REQUIRED ACTION
The entries below are to be returned as written, with all pictures dropped.

Page-level text extractions
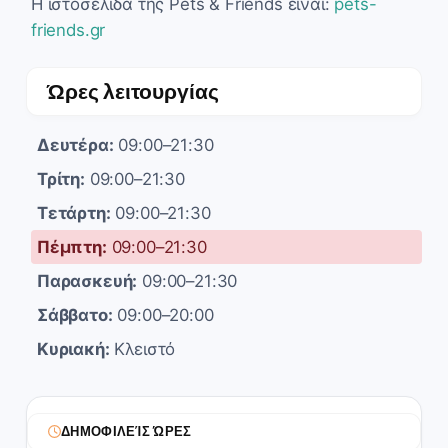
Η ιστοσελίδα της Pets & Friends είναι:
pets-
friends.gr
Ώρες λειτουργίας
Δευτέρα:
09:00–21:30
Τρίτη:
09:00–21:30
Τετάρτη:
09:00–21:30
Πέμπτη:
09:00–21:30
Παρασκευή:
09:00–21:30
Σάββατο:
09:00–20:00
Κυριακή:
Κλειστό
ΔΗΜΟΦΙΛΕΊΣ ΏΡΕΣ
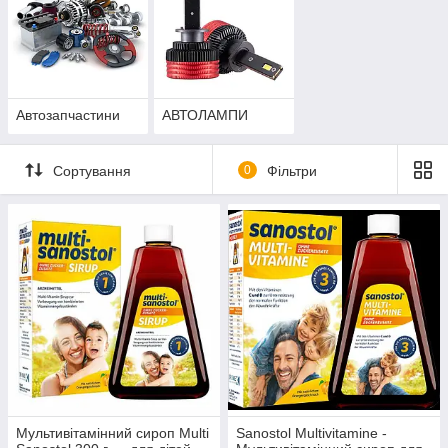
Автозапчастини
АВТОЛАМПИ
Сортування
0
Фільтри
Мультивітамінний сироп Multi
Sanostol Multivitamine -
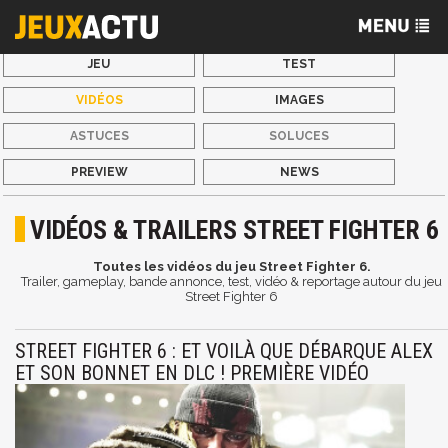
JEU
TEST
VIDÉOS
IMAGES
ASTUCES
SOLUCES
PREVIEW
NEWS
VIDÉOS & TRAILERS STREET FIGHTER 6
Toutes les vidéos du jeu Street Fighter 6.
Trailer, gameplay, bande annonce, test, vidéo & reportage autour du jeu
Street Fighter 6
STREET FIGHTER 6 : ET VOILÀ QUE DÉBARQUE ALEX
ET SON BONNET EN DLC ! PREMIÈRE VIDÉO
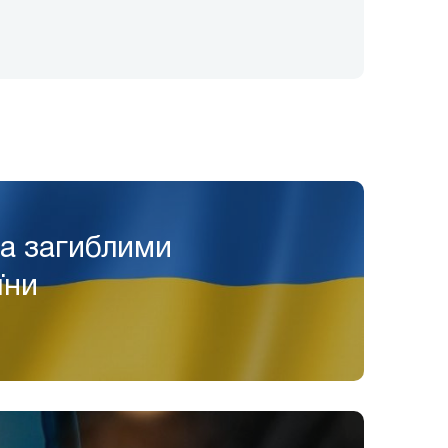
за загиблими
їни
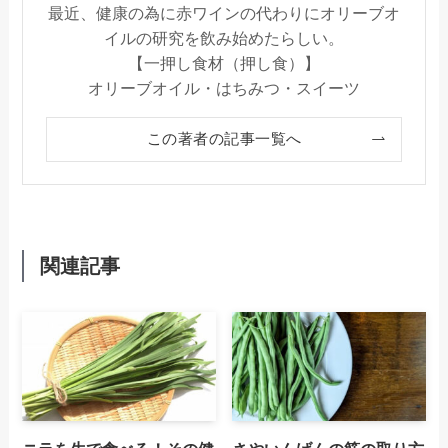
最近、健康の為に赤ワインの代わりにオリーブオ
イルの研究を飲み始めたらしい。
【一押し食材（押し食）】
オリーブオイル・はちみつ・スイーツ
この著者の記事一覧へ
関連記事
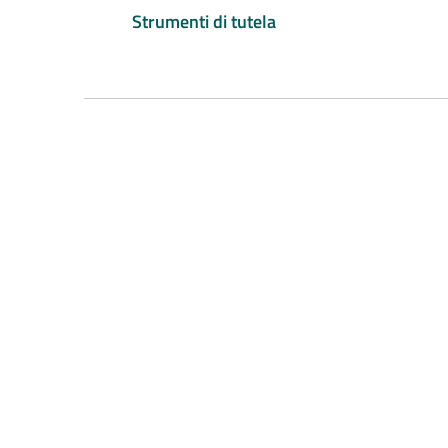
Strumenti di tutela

EXERCISE ANSWER
Η ιστοσελίδα της Pets & Friends είναι:
pets-
friends.gr
Ώρες λειτουργίας
Δευτέρα:
09:00–21:30
Τρίτη:
09:00–21:30
Τετάρτη:
09:00–21:30
Πέμπτη:
09:00–21:30
Παρασκευή:
09:00–21:30
Σάββατο:
09:00–20:00
Κυριακή:
Κλειστό
ΔΗΜΟΦΙΛΕΊΣ ΏΡΕΣ
Автозапчастини
АВТОЛАМПИ
Сортування
0
Фільтри
Мультивітамінний сироп Multi
Sanostol Multivitamine -
JEU
TEST
VIDÉOS
IMAGES
ASTUCES
SOLUCES
PREVIEW
NEWS
VIDÉOS & TRAILERS STREET FIGHTER 6
Toutes les vidéos du jeu Street Fighter 6.
Trailer, gameplay, bande annonce, test, vidéo & reportage autour du jeu
Street Fighter 6
STREET FIGHTER 6 : ET VOILÀ QUE DÉBARQUE ALEX
ET SON BONNET EN DLC ! PREMIÈRE VIDÉO
за загиблими
їни
最近、健康の為に赤ワインの代わりにオリーブオ
イルの研究を飲み始めたらしい。
【一押し食材（押し食）】
オリーブオイル・はちみつ・スイーツ
この著者の記事一覧へ
関連記事
Strumenti di tutela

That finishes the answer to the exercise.